What you will do -
Report how many lines in the records below contain the word "recouvrement". Nothing else belongs in the answer.

Data -
[Start of Attachment]

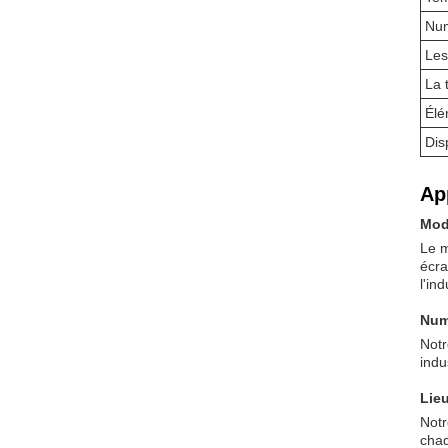
Num
Les
La 
Élé
Dis
App
Mod
Le m
écra
l'in
Num
Notr
indu
Lie
Notr
chaq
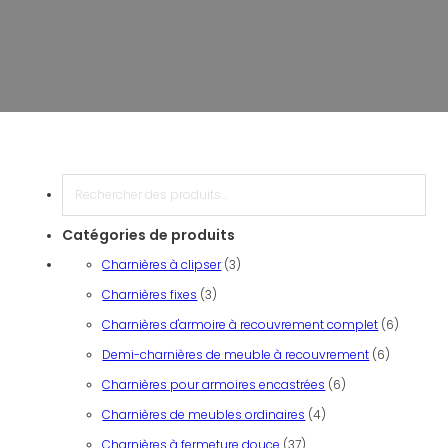
Recherche
Catégories de produits
3 produits
Charnières à clipser
3
3 produits
Charnières fixes
3
6 produi
Charnières d'armoire à recouvrement complet
6
6 produits
Demi-charnières de meuble à recouvrement
6
6 produits
Charnières pour armoires encastrées
6
4 produits
Charnières de meubles ordinaires
4
37 produits
Charnières à fermeture douce
37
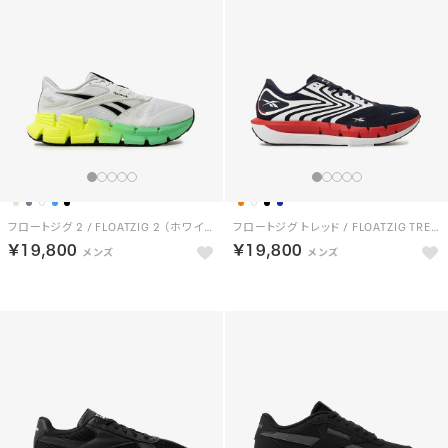
フロートジグ 2 / FLOATZIG 2 （ホワイト/ライム）
フロートジグ トレッド / FLOATZIG TREAD （ネイビー）
￥19,800
￥19,800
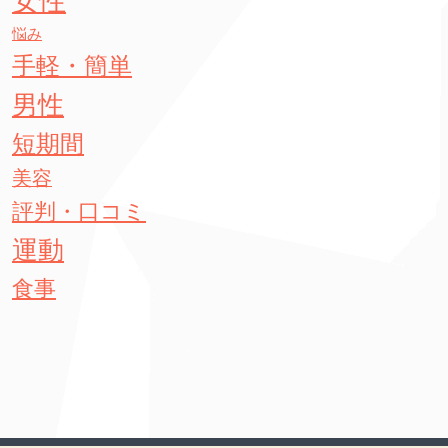
女性
悩み
手軽・簡単
男性
短期間
美容
評判・口コミ
運動
食事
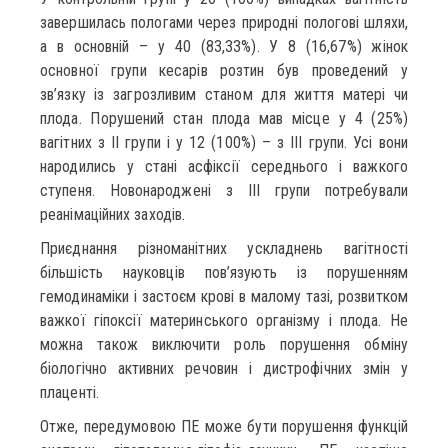
завершилась пологами через природні пологові шляхи,
а в основній – у 40 (83,33%). У 8 (16,67%) жінок
основної групи кесарів розтин був проведений у
зв’язку із загрозливим станом для життя матері чи
плода. Порушений стан плода мав місце у 4 (25%)
вагітних з ІІ групи і у 12 (100%) – з ІІІ групи. Усі вони
народились у стані асфіксії середнього і важкого
ступеня. Новонароджені з ІІІ групи потребували
реанімаційних заходів.
Приєднання різноманітних ускладнень вагітності
більшість науковців пов’язують із порушенням
гемодинаміки і застоєм крові в малому тазі, розвитком
важкої гіпоксії материнського організму і плода. Не
можна також виключити роль порушення обміну
біологічно активних речовин і дистрофічних змін у
плаценті.
Отже, передумовою ПЕ може бути порушення функцій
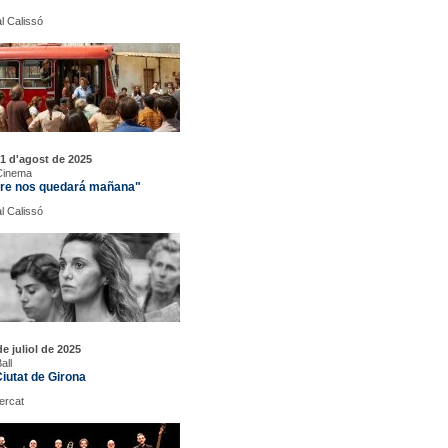
l Calissó
1 d'agost de 2025
 Cinema
re nos quedará mañana"
l Calissó
e juliol de 2025
all
iutat de Girona
Mercat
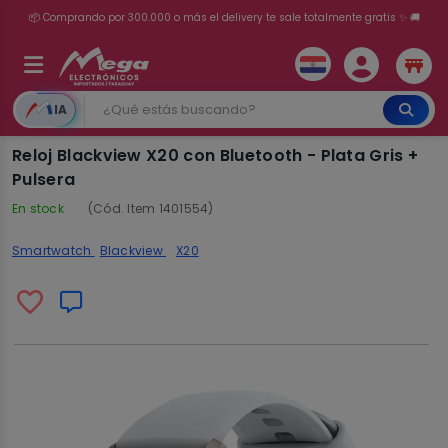
💳 ¡HASTA 24 CUOTAS SIN INTERÉS con tarjetas adheridas!
IA
Reloj Blackview X20 con Bluetooth - Plata Gris +
Pulsera
En stock
(Cód. Item 1401554)
Smartwatch
Blackview
X20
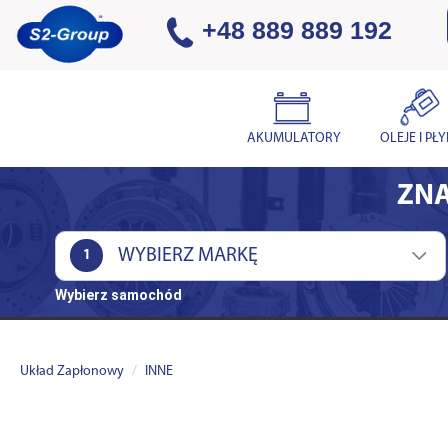
+48 889 889 192
AKUMULATORY
OLEJE I PŁ
ZNA
1
Wybierz samochód
Układ Zapłonowy
INNE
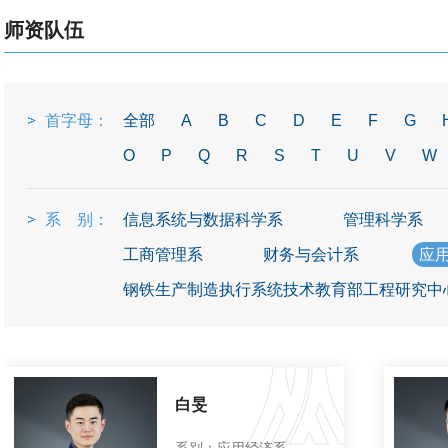
师资队伍
首字母：
全部
A
B
C
D
E
F
G
O
P
Q
R
S
T
U
V
W
系 别：
信息系统与数据科学系
管理科学系
工商管理系
财务与会计系
应
钢铁生产制造执行系统技术教育部工程研究中
白旻
系别：应用经济系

[End of Attachment]

Task response -
2